Even her father had become part of the frenzy, pushing meat and fur clumped
together into his mouth.

Jenny
wouldn’t eat. Not like this. Not like them. She would starve herself before
sinking to that level. Unfortunately, she realized with sinking dread, it would
be an almost eternal wait.

When the
feasting had finished, and the cryers had gorged themselves sufficiently,
Lothair resumed his trek towards the hills. Leonard fell in behind him,
followed by the still-stumbling Tevalov and a blood-drenched Shon.

Eunice pulled
at the back end of one of the creatures, dragging a hundred pounds of meat on
bone after the others. Twelve more feet of glistening intestine were draped
about her shoulders and neck for a future snack. Edna was in Strope’s strong
arms. She chewed mindlessly on a piece of fat as he carried her.

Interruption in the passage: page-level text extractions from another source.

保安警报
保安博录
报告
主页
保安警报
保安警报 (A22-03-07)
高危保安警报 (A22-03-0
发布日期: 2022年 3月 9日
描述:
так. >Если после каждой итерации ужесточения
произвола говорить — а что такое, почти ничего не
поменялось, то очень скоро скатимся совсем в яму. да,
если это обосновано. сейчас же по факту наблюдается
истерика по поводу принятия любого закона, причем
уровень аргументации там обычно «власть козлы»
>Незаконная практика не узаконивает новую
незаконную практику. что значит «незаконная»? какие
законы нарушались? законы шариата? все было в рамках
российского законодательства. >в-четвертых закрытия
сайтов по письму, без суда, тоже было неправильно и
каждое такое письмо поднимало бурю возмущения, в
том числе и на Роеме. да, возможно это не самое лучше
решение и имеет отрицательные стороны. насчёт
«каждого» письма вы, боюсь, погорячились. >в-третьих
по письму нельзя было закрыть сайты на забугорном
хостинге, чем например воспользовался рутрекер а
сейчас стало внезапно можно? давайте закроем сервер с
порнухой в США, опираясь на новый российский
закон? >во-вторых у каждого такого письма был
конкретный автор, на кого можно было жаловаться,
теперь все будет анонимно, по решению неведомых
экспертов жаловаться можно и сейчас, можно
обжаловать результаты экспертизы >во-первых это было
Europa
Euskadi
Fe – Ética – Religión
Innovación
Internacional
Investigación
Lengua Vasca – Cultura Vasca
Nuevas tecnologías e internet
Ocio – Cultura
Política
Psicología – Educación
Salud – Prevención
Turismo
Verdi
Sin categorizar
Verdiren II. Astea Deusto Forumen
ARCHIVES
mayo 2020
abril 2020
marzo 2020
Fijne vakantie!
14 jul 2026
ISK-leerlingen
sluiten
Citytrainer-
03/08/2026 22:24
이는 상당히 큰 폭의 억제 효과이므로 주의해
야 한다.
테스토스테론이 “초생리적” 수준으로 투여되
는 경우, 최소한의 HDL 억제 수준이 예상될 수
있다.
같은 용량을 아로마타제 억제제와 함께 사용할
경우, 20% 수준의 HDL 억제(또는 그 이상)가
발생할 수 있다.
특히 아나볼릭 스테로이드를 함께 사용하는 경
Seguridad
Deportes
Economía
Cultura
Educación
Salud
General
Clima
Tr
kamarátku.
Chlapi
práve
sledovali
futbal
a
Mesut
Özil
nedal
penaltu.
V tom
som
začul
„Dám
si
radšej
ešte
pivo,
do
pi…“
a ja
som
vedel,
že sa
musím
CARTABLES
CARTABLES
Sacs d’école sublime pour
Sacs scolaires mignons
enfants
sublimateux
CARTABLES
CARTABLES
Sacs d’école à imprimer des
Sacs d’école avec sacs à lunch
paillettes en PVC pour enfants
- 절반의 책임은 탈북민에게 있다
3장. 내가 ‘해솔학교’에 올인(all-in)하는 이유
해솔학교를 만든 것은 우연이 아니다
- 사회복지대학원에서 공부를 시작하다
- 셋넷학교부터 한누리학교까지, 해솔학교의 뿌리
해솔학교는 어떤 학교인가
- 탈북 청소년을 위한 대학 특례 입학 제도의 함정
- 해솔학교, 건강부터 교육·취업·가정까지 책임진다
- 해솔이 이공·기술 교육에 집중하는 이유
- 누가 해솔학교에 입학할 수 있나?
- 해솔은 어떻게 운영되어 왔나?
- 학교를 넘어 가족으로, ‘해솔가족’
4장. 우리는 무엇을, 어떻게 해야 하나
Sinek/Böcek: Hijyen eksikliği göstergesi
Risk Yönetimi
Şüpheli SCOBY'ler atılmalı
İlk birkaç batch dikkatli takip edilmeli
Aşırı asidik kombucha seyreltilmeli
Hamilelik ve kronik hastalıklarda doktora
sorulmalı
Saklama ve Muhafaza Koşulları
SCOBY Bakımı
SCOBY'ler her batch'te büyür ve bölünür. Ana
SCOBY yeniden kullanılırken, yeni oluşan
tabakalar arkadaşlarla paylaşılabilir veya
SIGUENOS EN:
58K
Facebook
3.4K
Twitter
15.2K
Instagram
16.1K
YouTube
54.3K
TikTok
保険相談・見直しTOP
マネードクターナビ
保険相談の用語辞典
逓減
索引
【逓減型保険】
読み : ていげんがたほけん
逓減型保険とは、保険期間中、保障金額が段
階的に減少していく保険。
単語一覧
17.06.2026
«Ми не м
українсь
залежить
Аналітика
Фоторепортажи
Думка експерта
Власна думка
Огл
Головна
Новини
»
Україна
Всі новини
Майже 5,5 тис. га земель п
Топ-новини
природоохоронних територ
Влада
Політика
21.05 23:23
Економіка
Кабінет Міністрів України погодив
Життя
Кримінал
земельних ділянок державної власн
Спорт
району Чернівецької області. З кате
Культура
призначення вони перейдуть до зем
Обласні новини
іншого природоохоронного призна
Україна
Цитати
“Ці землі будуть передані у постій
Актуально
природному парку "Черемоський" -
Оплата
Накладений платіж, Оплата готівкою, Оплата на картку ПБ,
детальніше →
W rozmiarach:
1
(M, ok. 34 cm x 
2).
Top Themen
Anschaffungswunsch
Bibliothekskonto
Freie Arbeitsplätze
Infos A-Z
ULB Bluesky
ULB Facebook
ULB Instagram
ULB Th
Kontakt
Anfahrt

I’ll stay here. I won’t go with them no matter
how hard they try and make me. I’ll sit here until I die.
She remembered the boy from her dream. Colby…
Cobe
. His name was Cobe.

Jenny out set
after the others.

They found
Mary Gades another quarter mile on, or what was left of her. Half of the old
lady’s head was mush—the other half was twitching in agony. She was trying to
speak, but her throat was pulp, and her bony chest had been trampled flat into
the mud.

“Can you save
her?” Aleea asked Eichberg. “Like you saved your granddaughter?”

“Why bother?”
Lothair continued walking.

Brian Haywood
had almost made it to the hills. He was propped up against a rock and his legs
were gone. His left arm was lying on the ground next to him, still attached to
the stump of his shoulder by a piece of skin and a few blue veins.

“I bet you’re
all wondering how I made it
this
far.”

Lothair
didn’t hesitate, offering the most likely answer. “You were pinned to the face
of one of those animals and pushed here.”

“Yeah, that’s
about right. Like steppin’ in front of a semi. Damn thing’s claws tore my legs
clean off as we went.”

“Unfortunate.”
Lothair started to step around him.

“Hold on just
a minute—you ain’t leaving me here like this, are you?”

“You’d only
slow us down,” the old man said without a trace of compassion.

“What about
our deal? My farm for your cryogenics installation… You promised to take care
of me.”

Eichberg went
back to him as Jenny and the others continued up. “I promised to have you
cryogenically preserved near death. I brought you back, and our business came
to an end. Done deal.”

Haywood
didn’t argue. He didn’t plead. “You got me there. Guess I wouldn’t be much use
to anyone now…not like this.”

“At least
you’ll die in familiar surroundings. This was still good farming land in your
time, wasn’t it?”

“You bet. I
owned over six thousand acres.” He went to point with a hand no longer there
and settled instead with a nod of his head to the southwest. “Best years of my
life…I should’ve stayed dead.”

“Perhaps not
all of us are suited to a new world.”

“No kidding.”

“Goodbye, Mr.
Haywood.”

“Yeah, see
you later, Eichberg… Nice to see the bison return to this new world of yours.”
Lothair waited a moment longer for him to explain. “The late eighteen
hundreds…beginning of the twentieth century…this was buffalo country. Hundreds
of thousands of them covered the land…until mankind came along and wiped them
out, that is.”

“Those
weren’t bison we encountered, Mr. Haywood.”

“Technically,
no…but I thought the idea…was kind of poetic.”

Lothair left
the farmer propped up against his rock and headed into the Dirty Hills.